» Exercise goal:
Would you quote every entry exactly, dropping only the pictures?

[Information shown — start]

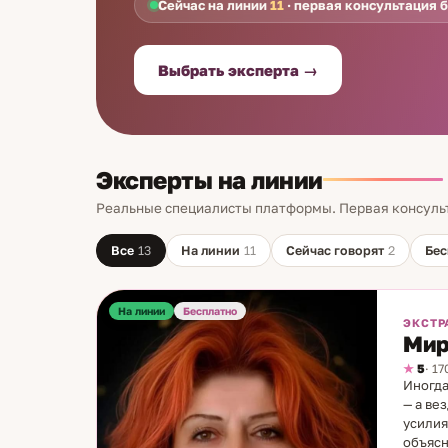
Сейчас на линии
11
· первая консультация 
Выбрать эксперта →
Эксперты на линии
Реальные специалисты платформы. Первая консуль
Все
13
На линии
11
Сейчас говорят
2
Бес
На линии
Бесплатно
ЭКСТР
Мир
5
· 1
Иногда
— а ве
усилия
объясн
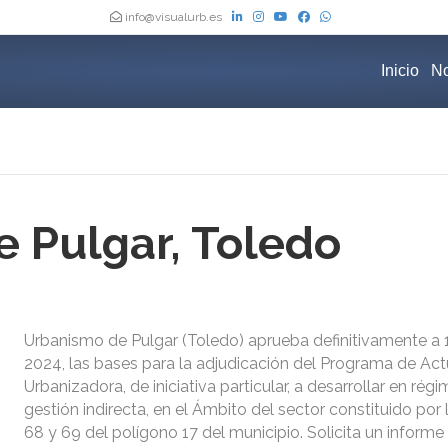
info@visualurb.es
Inicio
No
 Pulgar, Toledo
Urbanismo de Pulgar (Toledo) aprueba definitivamente a 11
2024, las bases para la adjudicación del Programa de Ac
Urbanizadora, de iniciativa particular, a desarrollar en rég
gestión indirecta, en el Ámbito del sector constituido por 
68 y 69 del polígono 17 del municipio. Solicita un informe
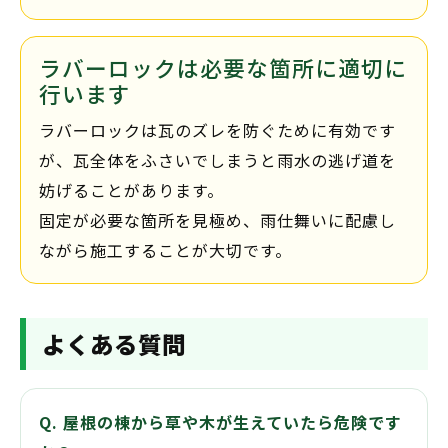
ラバーロックは必要な箇所に適切に
行います
ラバーロックは瓦のズレを防ぐために有効です
が、瓦全体をふさいでしまうと雨水の逃げ道を
妨げることがあります。
固定が必要な箇所を見極め、雨仕舞いに配慮し
ながら施工することが大切です。
よくある質問
Q. 屋根の棟から草や木が生えていたら危険です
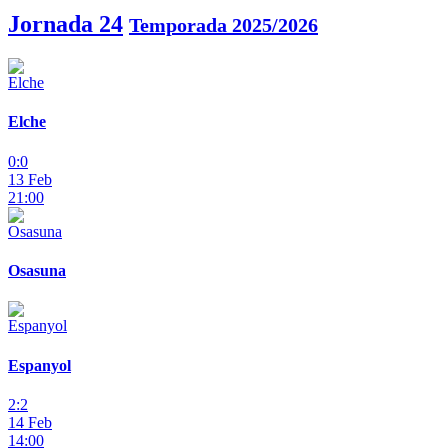
Jornada 24
Temporada 2025/2026
Elche
0:0
13 Feb
21:00
Osasuna
Espanyol
2:2
14 Feb
14:00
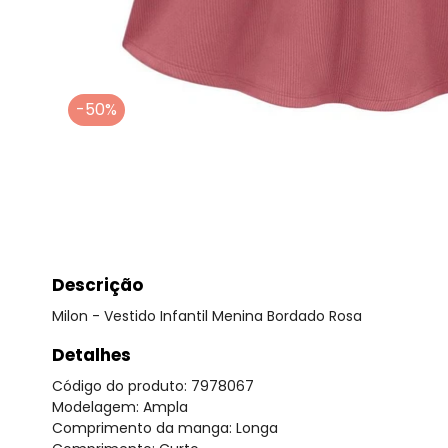
-50%
Descrição
Milon - Vestido Infantil Menina Bordado Rosa
Detalhes
Código do produto: 7978067
Modelagem: Ampla
Comprimento da manga: Longa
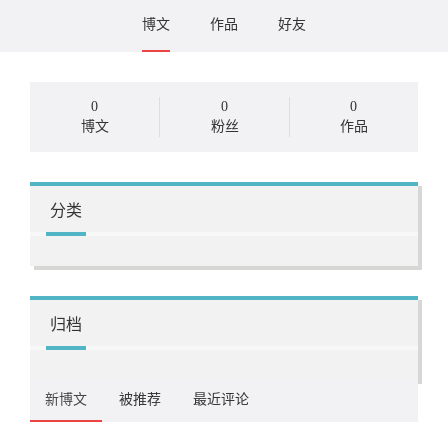
博文
作品
好友
0
0
0
博文
粉丝
作品
分类
归档
新博文
被推荐
最近评论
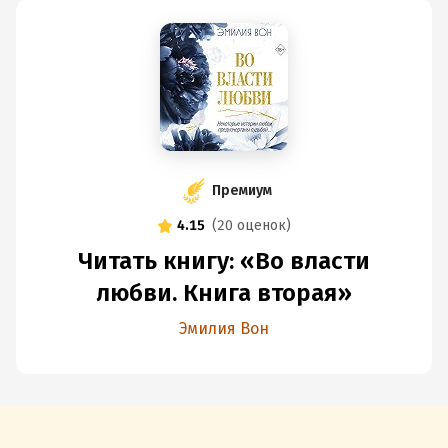
Премиум
4.15
(
20 оценок
)
Читать книгу: «Во власти
любви. Книга вторая»
Эмилия Вон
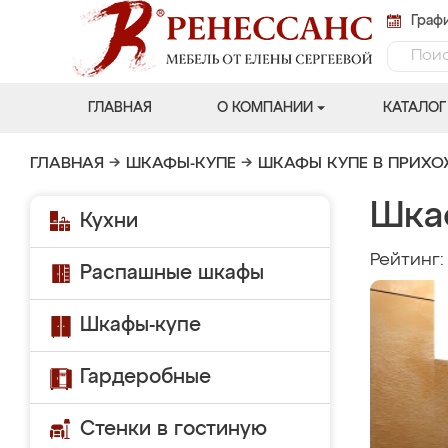
Графи
ГЛАВНАЯ
О КОМПАНИИ
КАТАЛОГ
ГЛАВНАЯ
→
ШКАФЫ-КУПЕ
→
ШКАФЫ КУПЕ В ПРИХ
Шка
Кухни
Рейтинг
Распашные шкафы
Шкафы-купе
Гардеробные
Стенки в гостиную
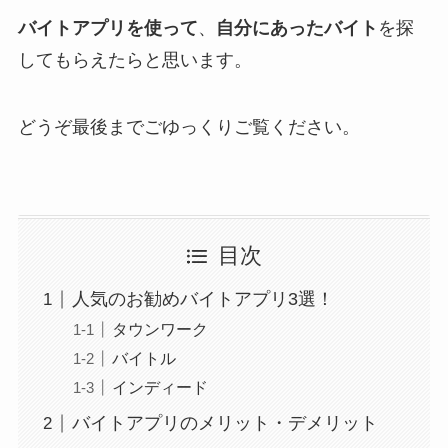
バイトアプリを使って
、
自分にあったバイト
を探
してもらえたらと思います。
どうぞ最後までごゆっくりご覧ください。
目次
人気のお勧めバイトアプリ3選！
タウンワーク
バイトル
インディード
バイトアプリのメリット・デメリット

[Information shown — finish]

» Expected answer:
Сейчас на линии
11
· первая консультация 
Выбрать эксперта →
Эксперты на линии
Реальные специалисты платформы. Первая консуль
Все
13
На линии
11
Сейчас говорят
2
Бес
На линии
Бесплатно
ЭКСТР
Мир
5
· 1
Иногда
— а ве
усилия
объясн
info@visualurb.es
Inicio
No
 Pulgar, Toledo
Urbanismo de Pulgar (Toledo) aprueba definitivamente a 11
2024, las bases para la adjudicación del Programa de Ac
Urbanizadora, de iniciativa particular, a desarrollar en rég
gestión indirecta, en el Ámbito del sector constituido por 
68 y 69 del polígono 17 del municipio. Solicita un informe
ラバーロックは必要な箇所に適切に
行います
ラバーロックは瓦のズレを防ぐために有効です
が、瓦全体をふさいでしまうと雨水の逃げ道を
妨げることがあります。
固定が必要な箇所を見極め、雨仕舞いに配慮し
ながら施工することが大切です。
よくある質問
Q. 屋根の棟から草や木が生えていたら危険です
Jornada 24
Temporada 2025/2026
Elche
0:0
13 Feb
21:00
Osasuna
Espanyol
2:2
14 Feb
14:00
-50%
Descrição
Milon - Vestido Infantil Menina Bordado Rosa
Detalhes
Código do produto: 7978067
Modelagem: Ampla
Comprimento da manga: Longa
博文
作品
好友
0
0
0
博文
粉丝
作品
分类
归档
新博文
被推荐
最近评论
Премиум
4.15
(
20 оценок
)
Читать книгу: «Во власти
любви. Книга вторая»
Эмилия Вон
Графи
ГЛАВНАЯ
О КОМПАНИИ
КАТАЛОГ
ГЛАВНАЯ
→
ШКАФЫ-КУПЕ
→
ШКАФЫ КУПЕ В ПРИХ
Шка
Кухни
Рейтинг
Распашные шкафы
Шкафы-купе
Гардеробные
Стенки в гостиную
バイトアプリを使って
、
自分にあったバイト
を探
してもらえたらと思います。
どうぞ最後までごゆっくりご覧ください。
目次
人気のお勧めバイトアプリ3選！
タウンワーク
バイトル
インディード
バイトアプリのメリット・デメリット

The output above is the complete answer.